Regulatory Redistribution in the Market for Health Insurance

By Jeffrey Clemens
National Bureau of Economic Research, Working Paper 19904, February 2014

Abstract

In the early 1990s, several U.S. states enacted community rating regulations to equalize the health insurance premiums paid by the healthy and the sick. Consistent with severe adverse selection pressures, their private coverage rates fell by around 8 percentage points more than rates in comparable markets over subsequent years. By the early 2000s, following substantial public insurance expansions, coverage rates in several of these states had improved significantly. As theory predicts, recoveries were largest where public coverage expanded disproportionately for high cost populations. The analysis highlights that the incidence of public insurance and community rating regulations are tightly intertwined.

Conclusion

This paper studies the relationship between two instruments of health-based redistribution: tax-financed public insurance and premium regulations that generate within-market transfers. The economic incidence of these policies is tightly intertwined. Community rating regulations risk substantial adverse selection when large numbers of unhealthy individuals remain on the private market. When targeted at the unhealthy, Medicaid expansions can relieve this adverse selection.

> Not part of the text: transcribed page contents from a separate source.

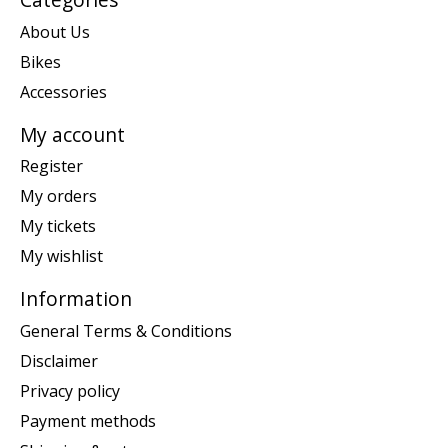
About Us
Bikes
Accessories
My account
Register
My orders
My tickets
My wishlist
Information
General Terms & Conditions
Disclaimer
Privacy policy
Payment methods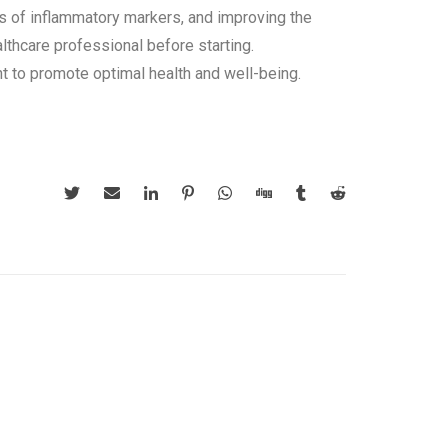
els of inflammatory markers, and improving the
lthcare professional before starting.
t to promote optimal health and well-being.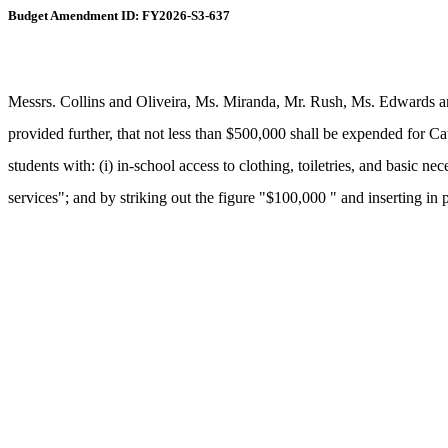
Budget Amendment ID: FY2026-S3-637
Messrs. Collins and Oliveira, Ms. Miranda, Mr. Rush, Ms. Edwards a
provided further, that not less than $500,000 shall be expended for Ca
students with: (i) in-school access to clothing, toiletries, and basic n
services"; and by striking out the figure "$100,000 " and inserting in 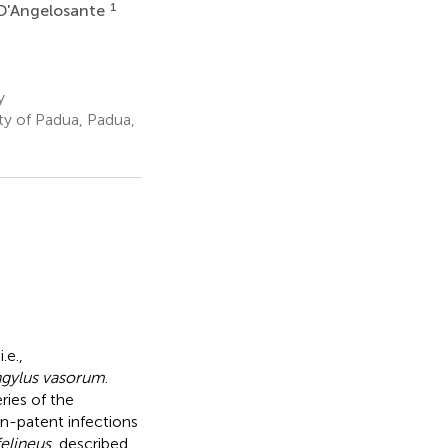
1
D'Angelosante
y
ty of Padua, Padua,
.e.,
ngylus vasorum
.
ries of the
on-patent infections
elineus
, described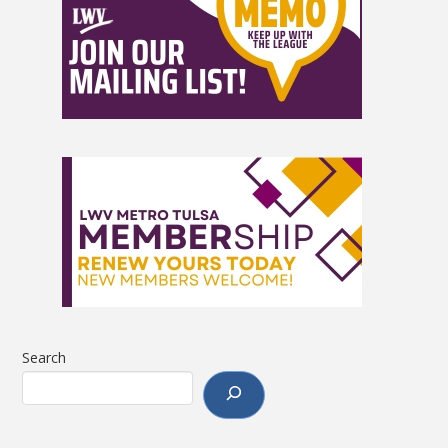
Search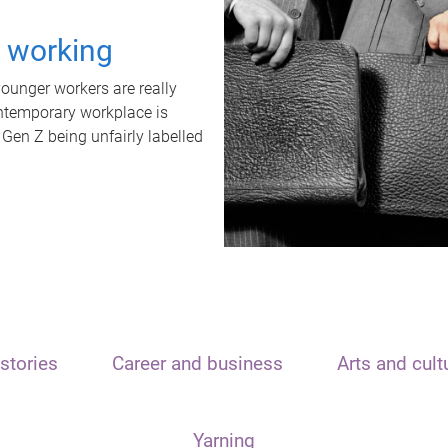
t working
unger workers are really
ontemporary workplace is
 Gen Z being unfairly labelled
stories
Career and business
Arts and cult
Yarning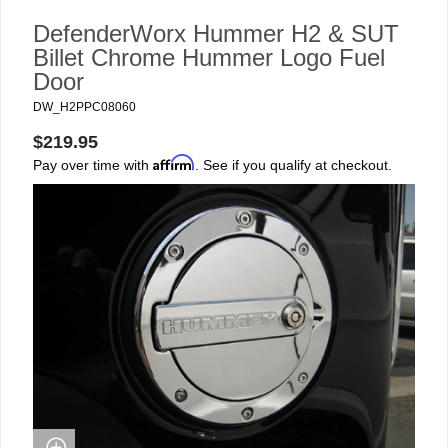
DefenderWorx Hummer H2 & SUT
Billet Chrome Hummer Logo Fuel
Door
DW_H2PPC08060
$219.95
Affirm
Pay over time with
. See if you qualify at checkout.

Public coverage of the unhealthy can thus reduce the size of the subsidies and/or tax penalties required to stabilize community-rated insurance markets. It can similarly be viewed as a complement to risk adjustment programs.

The 2010 Patient Protection and Affordable Care Act (PPACA) contains regulatory measures including community rating rules, guaranteed issue requirements, and an individual mandate to purchase insurance. Three of PPACA’s features are designed to go farther than previous regulations to induce pooling of the healthy and sick. First, it taxes healthy individuals who forego insurance. Second, it limits adjustment along the intensive margin of insurance generosity. Specifically, it expands minimum coverage requirements and tightens limits on out-of-pocket spending. Third, its guaranteed issue requirements are more stringent than those typically in place across the states.

PPACA’s regulations may result in significant pressure to shift the cost of unhealthy individuals out of the insurance exchanges. The law would generously finance such efforts, as the federal government will reimburse more than 90 percent of the cost of its associated Medicaid expansions. Both the implementation of these expansions and their impact on states’ insurance markets remain uncertain. These issues will be ripe for study as PPACA’s implementation unfolds.

http://www.nber.org/papers/w19904?utm_campaign=ntw&utm_medium=email&utm_…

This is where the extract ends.